Trypsin digestion and MALDI-TOF-MS analysis
The differentially expressed protein spots were excised from the gel manually and washed with the MiniQ water twice. The gel slices were distained, dehydrated, and digested with trypsin according to previously reported methods (Yang et al. 2007). The digested protein peptides were analyzed over a mass range of 800–4,000 Da using an Autoflex speed MALDI-TOF-TOF mass spectrometer (Bruker Dalton). Subsequently, the obtained PMF data were searched against the NCBI nr rice database using the MASCOT software (Mascot Wizard 1.2.0, Matrix Science). The parameters used for the database search were: carbamidomethylation of cysteine and oxidation of methionine; peptide charge state of +1 and peptide mass tolerance of 50 ppm; a maximum of one for missed cleavages and monoisotopic.

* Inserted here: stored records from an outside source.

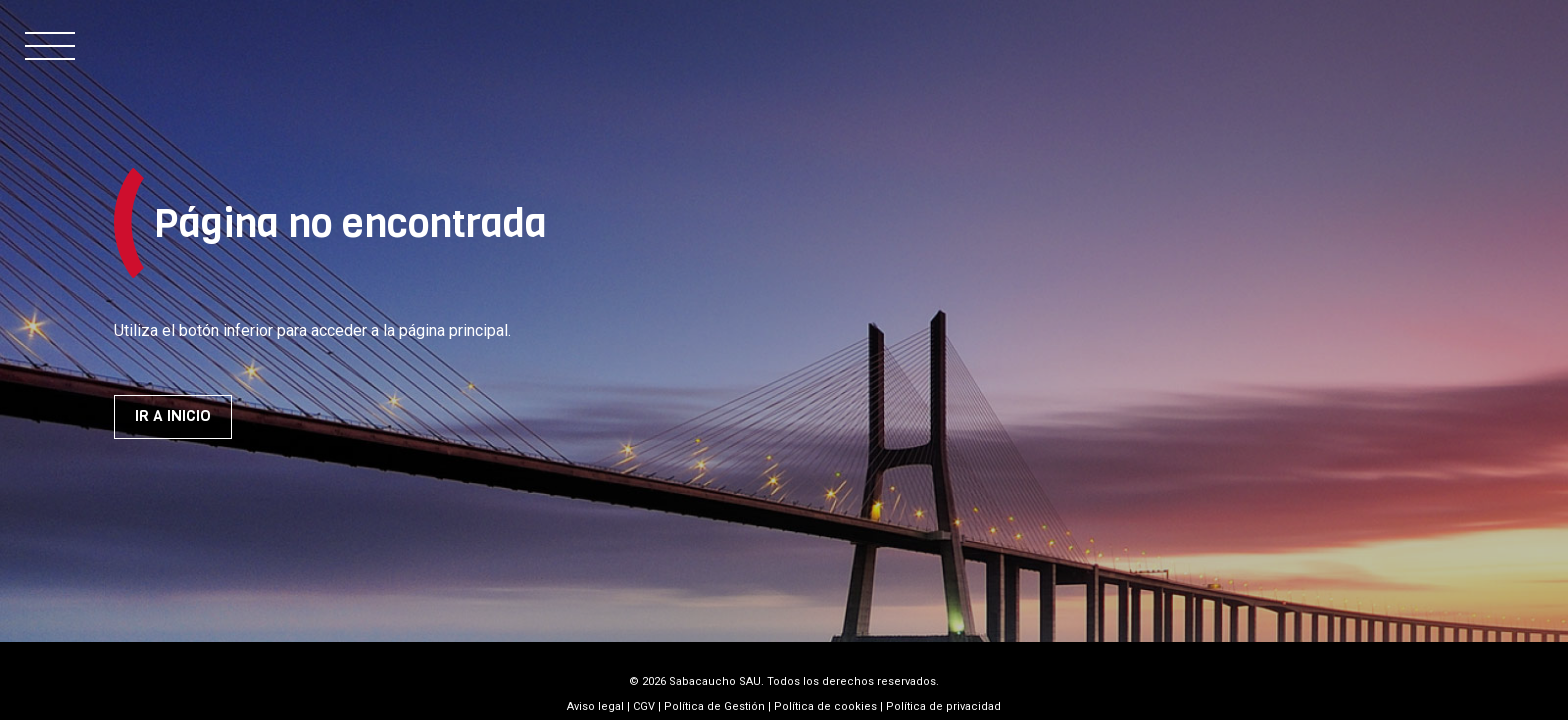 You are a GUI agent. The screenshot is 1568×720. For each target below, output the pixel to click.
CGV (644, 706)
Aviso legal (595, 706)
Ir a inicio (173, 416)
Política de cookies (825, 706)
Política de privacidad (943, 706)
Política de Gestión (714, 706) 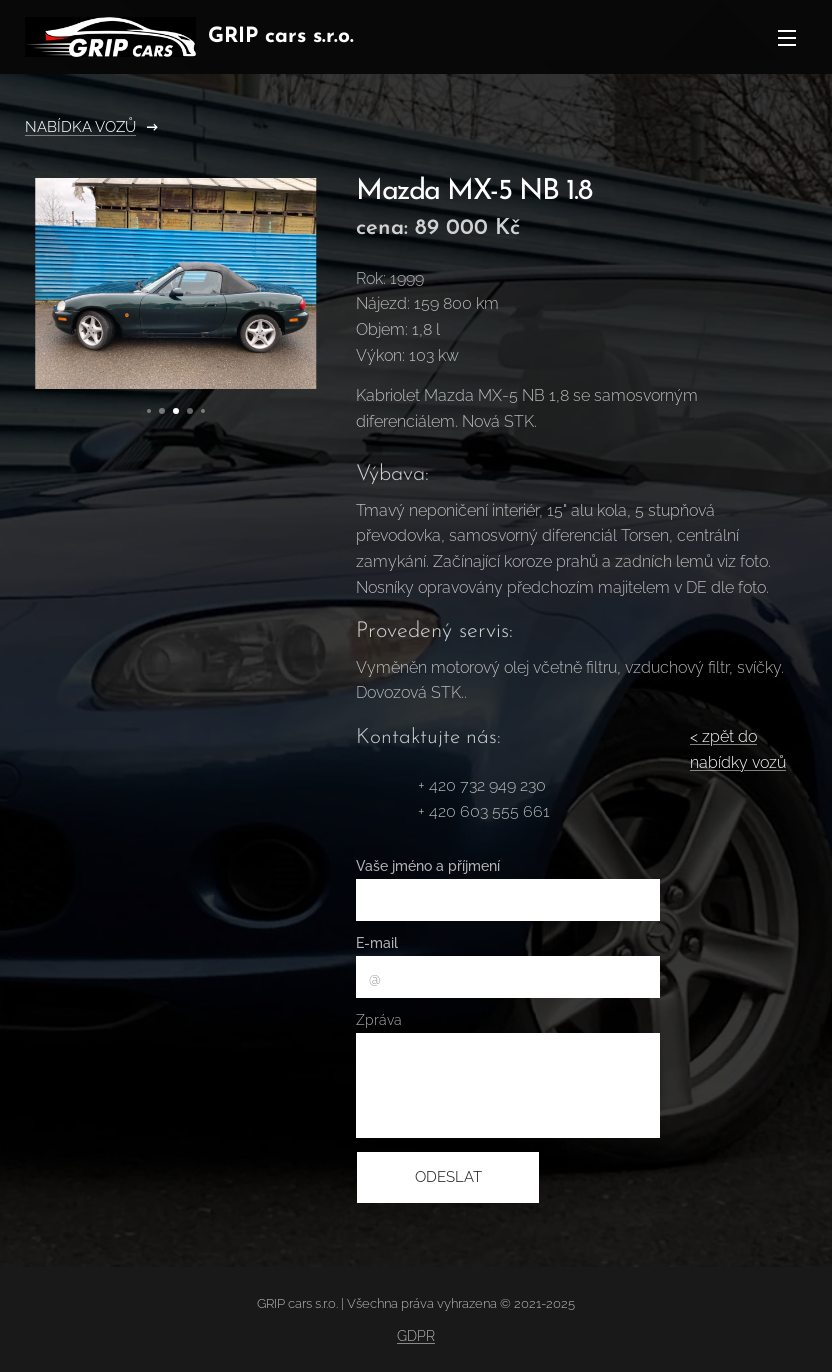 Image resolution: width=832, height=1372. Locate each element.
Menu (787, 38)
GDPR (416, 1336) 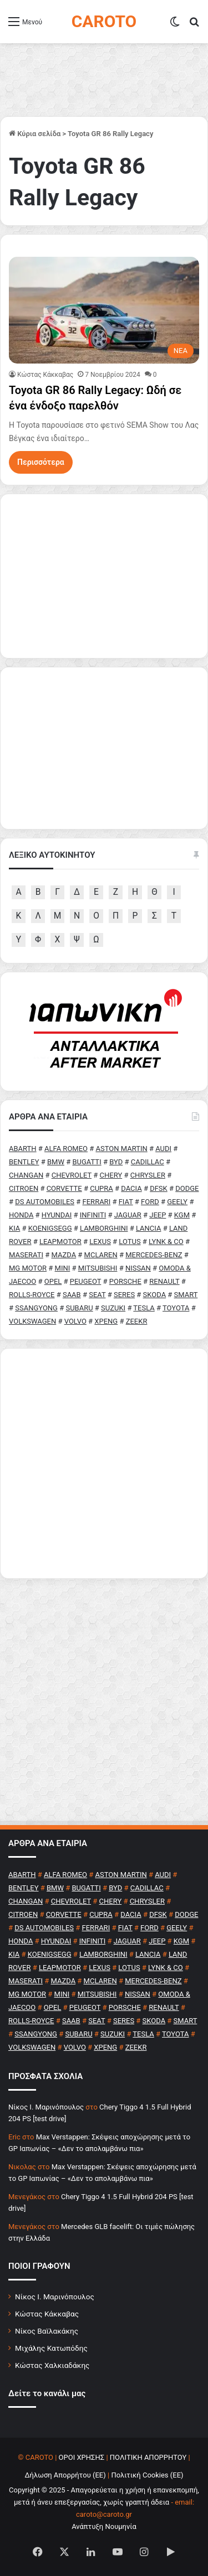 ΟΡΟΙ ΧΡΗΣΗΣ (82, 2457)
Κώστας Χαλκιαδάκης (52, 2365)
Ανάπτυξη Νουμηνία (104, 2526)
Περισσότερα (40, 462)
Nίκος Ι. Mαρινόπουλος (46, 2107)
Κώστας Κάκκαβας (45, 375)
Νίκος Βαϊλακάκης (46, 2330)
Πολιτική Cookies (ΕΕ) (147, 2475)
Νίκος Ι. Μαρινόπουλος (54, 2296)
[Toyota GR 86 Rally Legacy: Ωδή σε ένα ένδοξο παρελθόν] (104, 310)
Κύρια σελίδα (34, 133)
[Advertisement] (104, 1463)
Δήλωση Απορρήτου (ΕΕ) (64, 2475)
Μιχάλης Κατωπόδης (51, 2348)
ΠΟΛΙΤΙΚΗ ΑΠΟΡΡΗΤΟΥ (148, 2457) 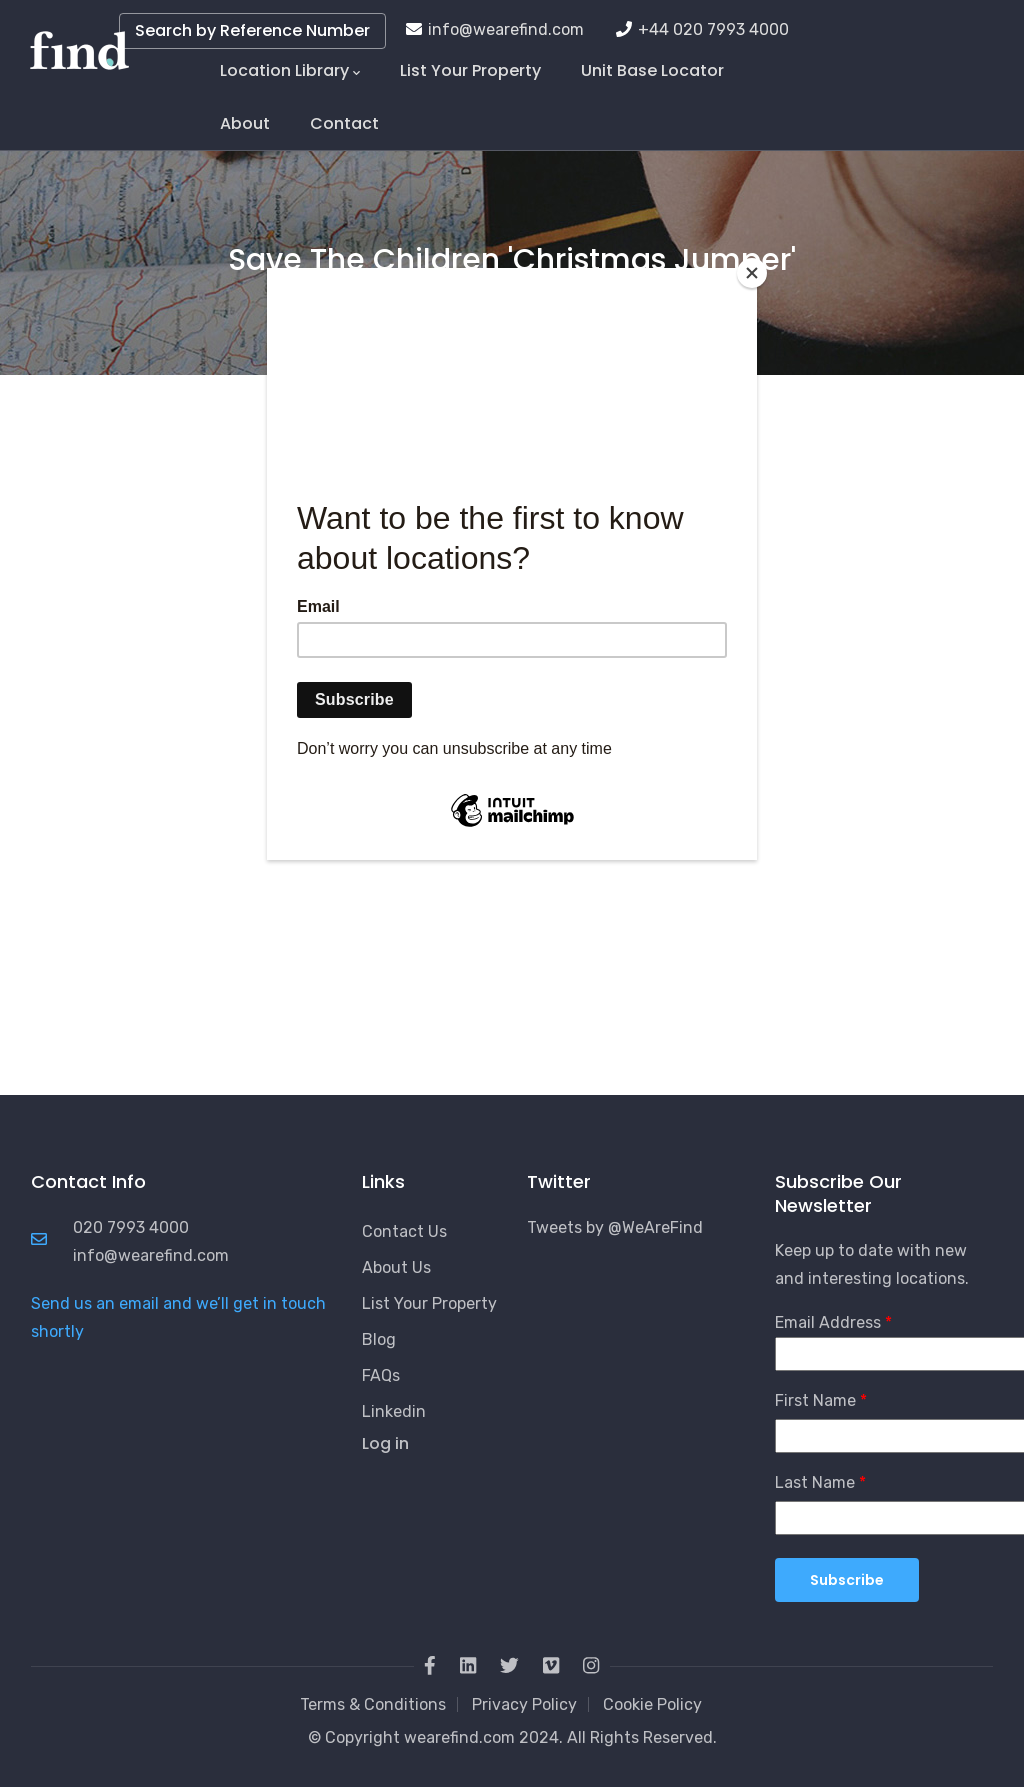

RNA extraction and qRT-PCR
Total RNA was extracted from treated and control shoots of rice seedling using Trizol regent (Invitrogen, Carlsbad, CA, USA) according to the company's manual. Subsequently, total RNA was reverse transcribed into cDNA using a M-MLV First Strand cDNA Synthesis Kit (Invitrogen). Transcript levels of each selected gene were measured by qRT–PCR according to previously published methods (Li et al. 2007). The PCR program was as follows: 95 °C for 3 min, and 40 cycles of 95 °C for 10 s, 65 °C for 15 s, and 72 °C for 15 s. The transcription abundance was calculated by the standard curves of each selected gene and normalized to the amplification of the rice actin. The primer pairs are listed in Table 2.
Statistical analyses
The results of the physiological and biochemical data were statistically analyzed by one-way analysis of variance and least significant difference using the SAS statistics packages, and P < 0.05 was considered a statistically significant difference.
Acknowledgements
We are grateful to Mr Jianbo Cao from Huazhong Agriculture University for his help in cellular ultra-structure analysis, and to the Wuhan Yanxing Company for its assistance in MALDI-TOF MS analysis. This work was supported by the 100 Talents Program of the Chinese Academy of Sciences.